# About getting the right roofingftoolbelt



## stevem1820 (Sep 13, 2013)

Please I need your guys help. My boss wants me to get a tool belt for the next job . I do flat roofs not shingles.. Please I would greatly appreciate ur help. Money doesn't matter only if its the right belt. Thank you


----------



## rjbphd (Feb 5, 2010)

stevem1820 said:


> Please I need your guys help. My boss wants me to get a tool belt for the next job . I do flat roofs not shingles.. Please I would greatly appreciate ur help.

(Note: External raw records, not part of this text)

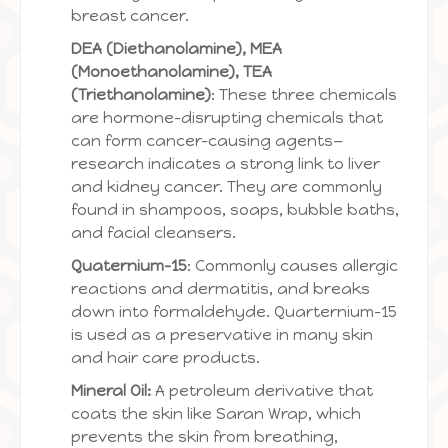
breast cancer.
DEA (Diethanolamine), MEA
(Monoethanolamine), TEA
(Triethanolamine)
: These three chemicals
are hormone-disrupting chemicals that
can form cancer-causing agents—
research indicates a strong link to liver
and kidney cancer. They are commonly
found in shampoos, soaps, bubble baths,
and facial cleansers.
Quaternium-15
: Commonly causes allergic
reactions and dermatitis, and breaks
down into formaldehyde. Quarternium-15
is used as a preservative in many skin
and hair care products.
Mineral Oil:
A petroleum derivative that
coats the skin like Saran Wrap, which
prevents the skin from breathing,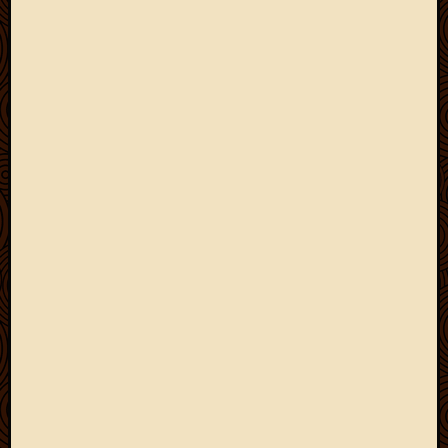
May
2014
April
2014
Februa
2014
Januar
2014
Decemb
2013
Novem
2013
Octobe
2013
Septem
2013
August
2013
July
2013
May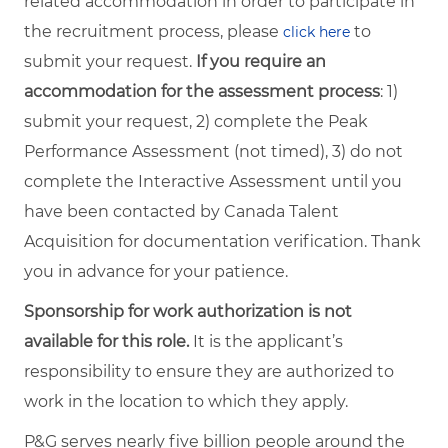
related accommodation in order to participate in
the recruitment process, please
to
click here
submit your request.
If you require an
accommodation for the assessment process
: 1)
submit your request, 2) complete the Peak
Performance Assessment (not timed), 3) do not
complete the Interactive Assessment until you
have been contacted by Canada Talent
Acquisition for documentation verification. Thank
you in advance for your patience.
Sponsorship for work authorization is not
available for this role.
It is the applicant’s
responsibility to ensure they are authorized to
work in the location to which they apply.
P&G serves nearly five billion people around the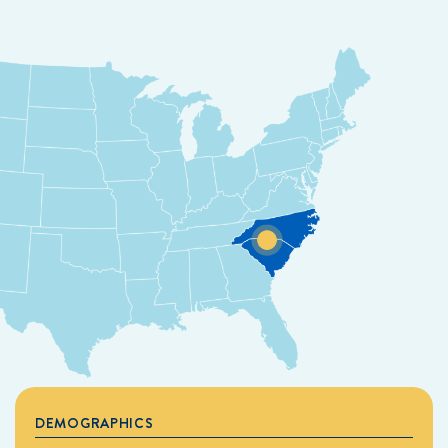
DEMOGRAPHICS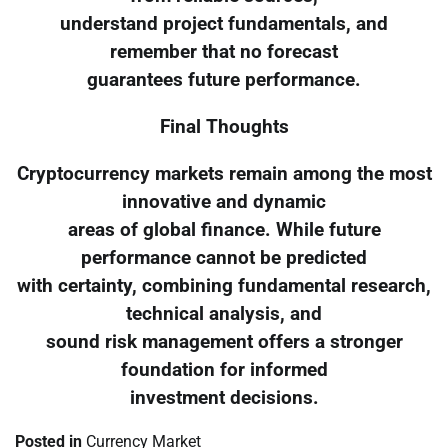
understand project fundamentals, and
remember that no forecast
guarantees future performance.
Final Thoughts
Cryptocurrency markets remain among the most
innovative and dynamic
areas of global finance. While future
performance cannot be predicted
with certainty, combining fundamental research,
technical analysis, and
sound risk management offers a stronger
foundation for informed
investment decisions.
Posted in
Currency Market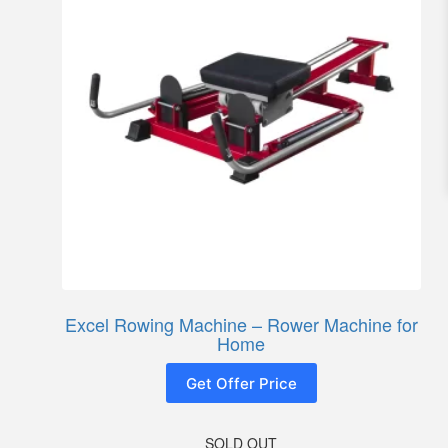
Excel Rowing Machine – Rower Machine for
Home
Get Offer Price
SOLD OUT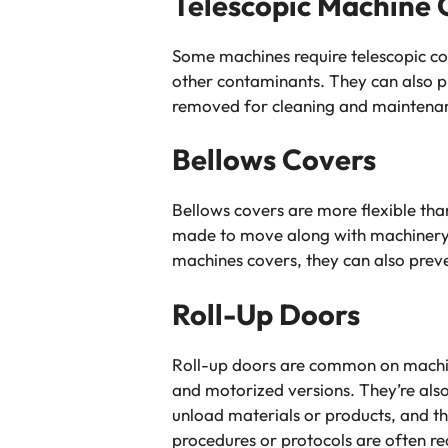
Telescopic Machine 
Some machines require telescopic co
other contaminants. They can also p
removed for cleaning and maintenanc
Bellows Covers
Bellows covers are more flexible tha
made to move along with machinery wh
machines covers, they can also prev
Roll-Up Doors
Roll-up doors are common on machine
and motorized versions. They’re als
unload materials or products, and the
procedures or protocols are often r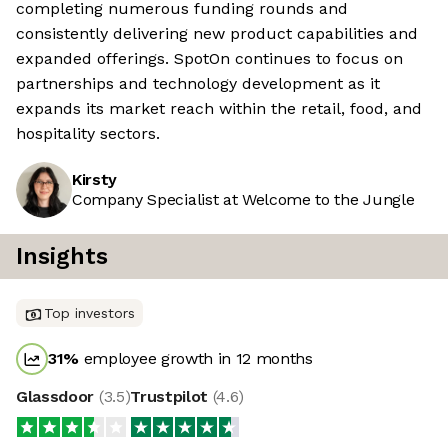
completing numerous funding rounds and
consistently delivering new product capabilities and
expanded offerings. SpotOn continues to focus on
partnerships and technology development as it
expands its market reach within the retail, food, and
hospitality sectors.
Kirsty
Company Specialist at Welcome to the Jungle
Insights
Top investors
31
%
employee growth in 12 months
Glassdoor
(
3.5
)
Trustpilot
(
4.6
)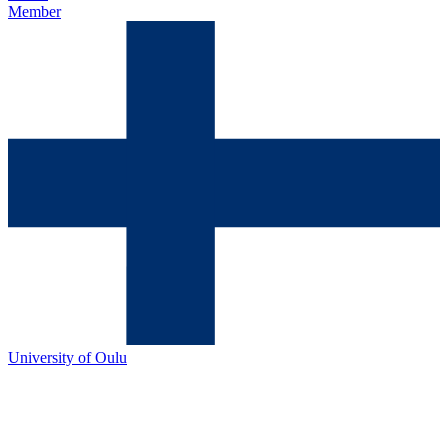
Member
University of Oulu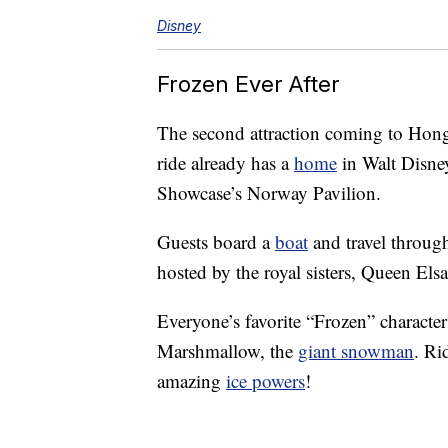
Disney
Frozen Ever After
The second attraction coming to Hong
ride already has a
home
in Walt Disne
Showcase’s Norway Pavilion.
Guests board a
boat
and travel throug
hosted by the royal sisters, Queen Els
Everyone’s favorite “Frozen” character
Marshmallow, the
giant snowman
. Ri
amazing
ice powers
!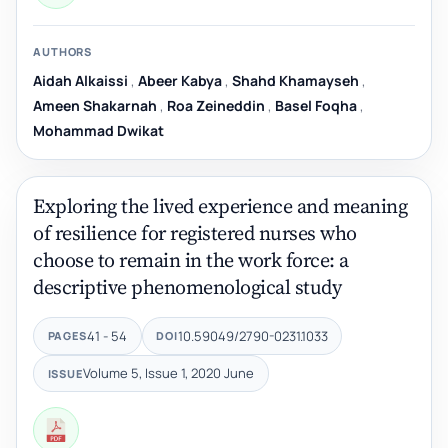
AUTHORS
Aidah Alkaissi
,
Abeer Kabya
,
Shahd Khamayseh
,
Ameen Shakarnah
,
Roa Zeineddin
,
Basel Foqha
,
Mohammad Dwikat
Exploring the lived experience and meaning
of resilience for registered nurses who
choose to remain in the work force: a
descriptive phenomenological study
41 - 54
10.59049/2790-0231.1033
PAGES
DOI
Volume 5, Issue 1, 2020 June
ISSUE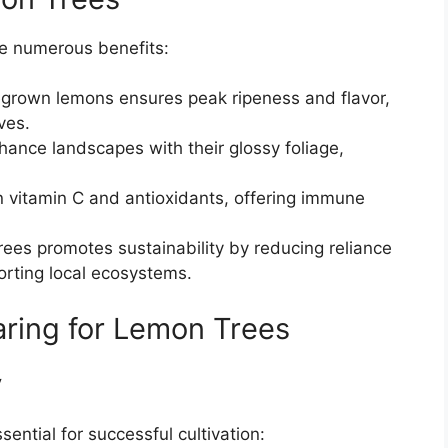
de numerous benefits:
egrown lemons ensures peak ripeness and flavor,
ves.
hance landscapes with their glossy foliage,
in vitamin C and antioxidants, offering immune
trees promotes sustainability by reducing reliance
rting local ecosystems.
ring for Lemon Trees
y
sential for successful cultivation: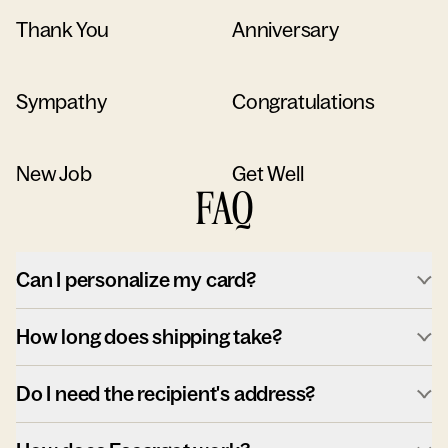
Thank You
Anniversary
Sympathy
Congratulations
New Job
Get Well
FAQ
Can I personalize my card?
How long does shipping take?
Do I need the recipient's address?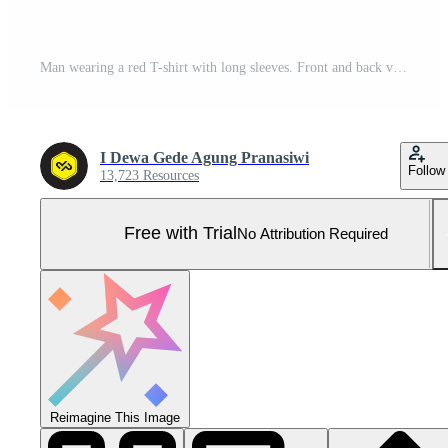
Man wearing a red T-shirt with long sleeves. Front and back view. Pro Photo
I Dewa Gede Agung Pranasiwi
Follow
13,723 Resources
Free with Trial
No Attribution Required
Reimagine This Image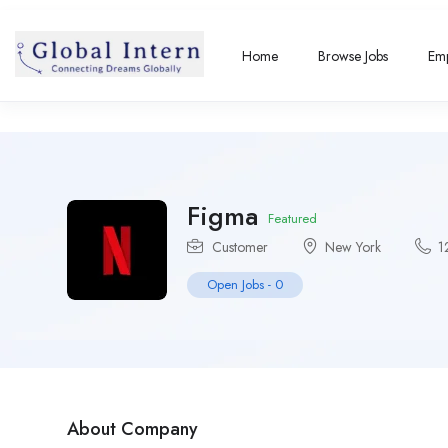
Home
Browse Jobs
Emp
Figma
Featured
Customer
New York
1
Open Jobs
-
0
About Company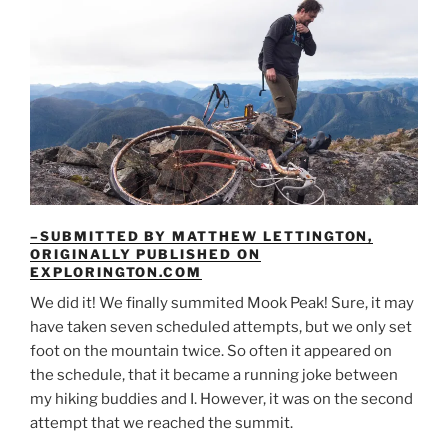
–SUBMITTED BY MATTHEW LETTINGTON,
ORIGINALLY PUBLISHED ON
EXPLORINGTON.COM
We did it! We finally summited Mook Peak! Sure, it may
have taken seven scheduled attempts, but we only set
foot on the mountain twice. So often it appeared on
the schedule, that it became a running joke between
my hiking buddies and I. However, it was on the second
attempt that we reached the summit.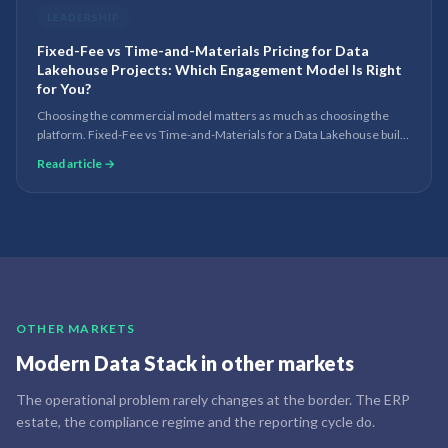
LEADERSHIP
Fixed-Fee vs Time-and-Materials Pricing for Data
Lakehouse Projects: Which Engagement Model Is Right
for You?
Choosing the commercial model matters as much as choosing the
platform. Fixed-Fee vs Time-and-Materials for a Data Lakehouse build
— when each works, the risks, and the hybrid most teams land on.
Read article →
OTHER MARKETS
Modern Data Stack
in other markets
The operational problem rarely changes at the border. The ERP
estate, the compliance regime and the reporting cycle do.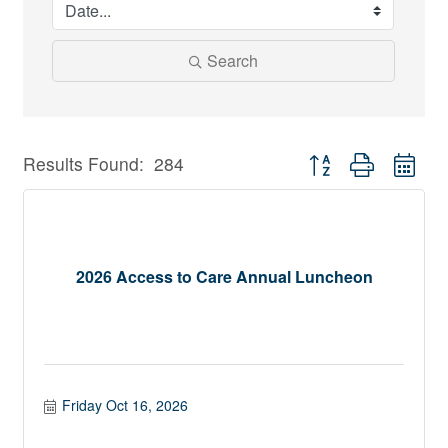
Search
Button group with nest
Results Found:
284
2026 Access to Care Annual Luncheon
Friday Oct 16, 2026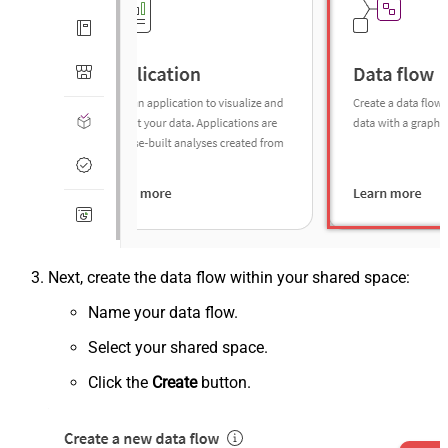
Next, create the data flow within your shared space:
Name your data flow.
Select your shared space.
Click the
Create
button.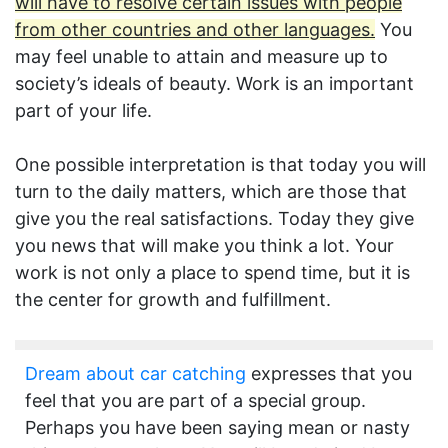
will have to resolve certain issues with people
from other countries and other languages.
You
may feel unable to attain and measure up to
society’s ideals of beauty. Work is an important
part of your life.
One possible interpretation is that today you will
turn to the daily matters, which are those that
give you the real satisfactions. Today they give
you news that will make you think a lot. Your
work is not only a place to spend time, but it is
the center for growth and fulfillment.
Dream about car catching
expresses that you
feel that you are part of a special group.
Perhaps you have been saying mean or nasty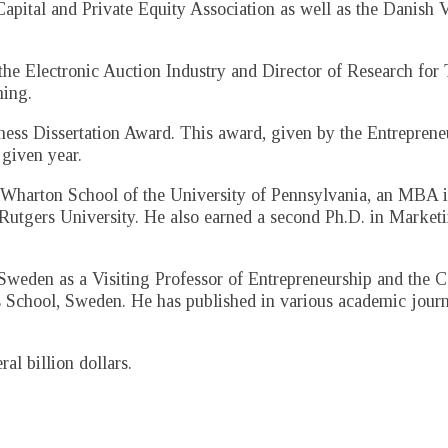
pital and Private Equity Association as well as the Danish V
 the Electronic Auction Industry and Director of Research for
ing.
ness Dissertation Award. This award, given by the Entrepren
 given year.
Wharton School of the University of Pennsylvania, an MBA 
 Rutgers University. He also earned a second Ph.D. in Marke
weden as a Visiting Professor of Entrepreneurship and the C
s School, Sweden. He has published in various academic journ
l billion dollars.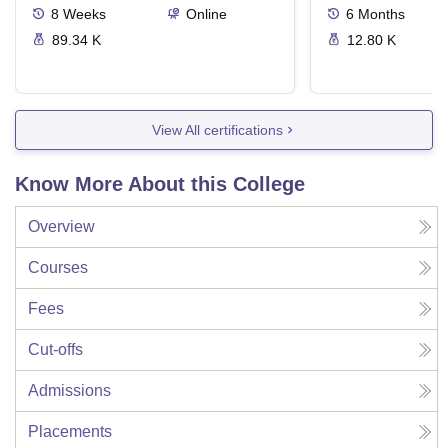
8
Weeks
Online
6
Months
89.34 K
12.80 K
View All certifications
Know More About this College
Overview
Courses
Fees
Cut-offs
Admissions
Placements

Money doesn't matter only if its the right belt. Thank you


 This one takes the cake... so ya finally getting out of ur new sewer jobs to become a master roofer..??


----------



## PlumberJ (Dec 12, 2011)

:no:


----------



## Bill (Jun 17, 2008)

Whats next


----------



## Letterrip (Jul 28, 2013)

When it comes to moving water, flat is a bad word here. We only do pitched.


----------



## RealLivePlumber (Jun 22, 2008)

Tell your boss, that according to the Dept. of Labor, if he is requiring you to have it, he must provide it. Its the law. 

Let that sob pay for it.


----------



## Tommy plumber (Feb 19, 2010)

stevem1820 said:


> Please I need your guys help. My boss wants me to get a tool belt for the next job . I do flat roofs not shingles.. Please I would greatly appreciate ur help. Money doesn't matter only if its the right belt. Thank you


 






Bye.


----------